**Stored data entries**
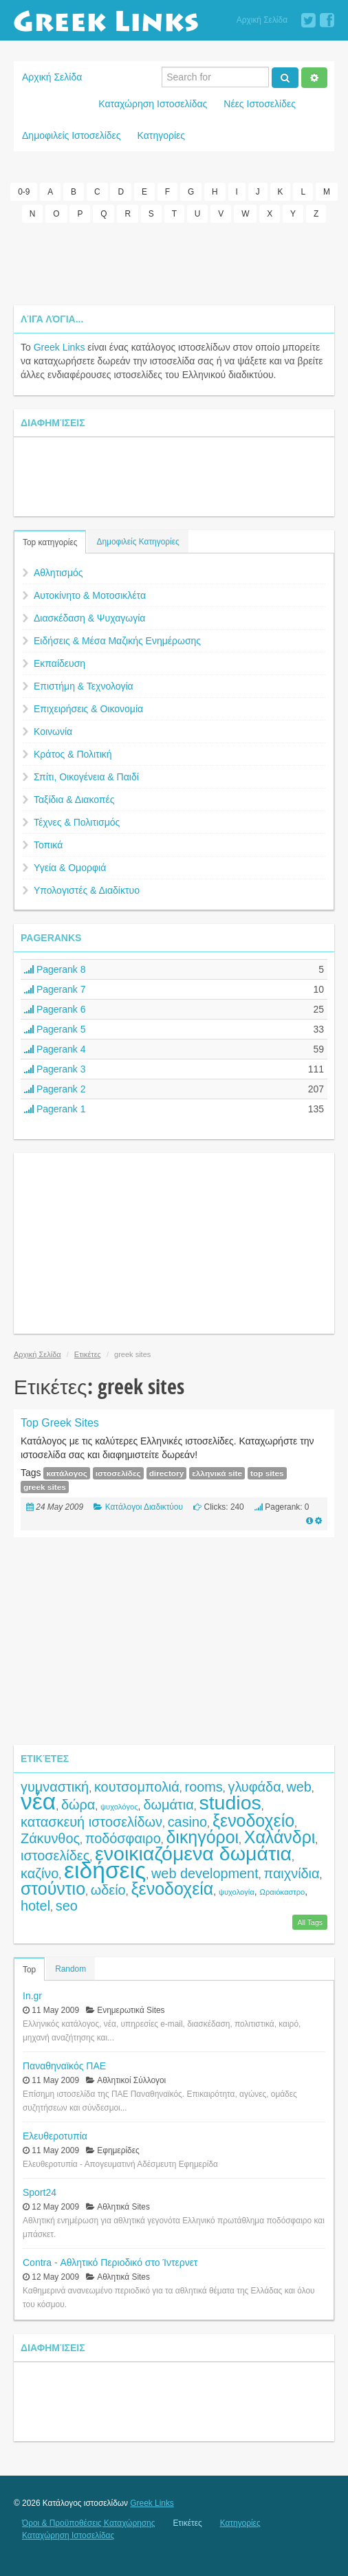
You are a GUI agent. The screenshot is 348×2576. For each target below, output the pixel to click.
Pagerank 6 (55, 1009)
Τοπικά (48, 844)
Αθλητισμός (58, 572)
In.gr (32, 1995)
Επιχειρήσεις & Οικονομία (88, 708)
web (298, 1786)
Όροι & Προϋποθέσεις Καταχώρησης (88, 2523)
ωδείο (108, 1889)
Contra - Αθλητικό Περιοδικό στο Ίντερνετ (110, 2262)
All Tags (310, 1922)
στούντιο (53, 1888)
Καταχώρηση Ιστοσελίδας (152, 103)
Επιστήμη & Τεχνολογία (83, 686)
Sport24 (39, 2192)
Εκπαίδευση (59, 663)
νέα (38, 1801)
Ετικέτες (87, 1354)
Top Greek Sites (60, 1423)
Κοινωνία (53, 731)
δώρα (78, 1804)
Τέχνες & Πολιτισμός (77, 822)
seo (67, 1905)
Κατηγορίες (161, 135)
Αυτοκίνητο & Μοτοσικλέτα (90, 595)
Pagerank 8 (55, 969)
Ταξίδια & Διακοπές (74, 799)
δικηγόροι (202, 1837)
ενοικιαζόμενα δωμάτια (193, 1853)
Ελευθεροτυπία (55, 2136)
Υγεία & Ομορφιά (70, 867)
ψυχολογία (236, 1892)
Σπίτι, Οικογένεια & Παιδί (86, 776)
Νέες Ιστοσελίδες (260, 103)
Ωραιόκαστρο (282, 1892)
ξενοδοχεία (172, 1888)
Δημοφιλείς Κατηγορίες (137, 542)
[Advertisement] (174, 264)
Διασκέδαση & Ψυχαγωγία (89, 618)
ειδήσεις (105, 1870)
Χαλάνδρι (280, 1837)
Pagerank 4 (55, 1049)
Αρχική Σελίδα (262, 20)
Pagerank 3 (55, 1069)
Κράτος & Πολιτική (73, 754)
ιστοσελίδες (118, 1473)
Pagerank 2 (55, 1088)
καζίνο (39, 1873)
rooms (204, 1786)
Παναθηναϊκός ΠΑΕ (64, 2065)
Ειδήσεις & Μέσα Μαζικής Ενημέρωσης (117, 640)
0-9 (24, 192)
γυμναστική (55, 1786)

**INSTRUCTIONS FOR THE TASK**
Scan the records above for the word "Pagerank". Copy each line that has it.

**COMPLETED EXERCISE**
Pagerank 6 (55, 1009)
Pagerank 8 (55, 969)
Pagerank 4 (55, 1049)
Pagerank 3 (55, 1069)
Pagerank 2 (55, 1088)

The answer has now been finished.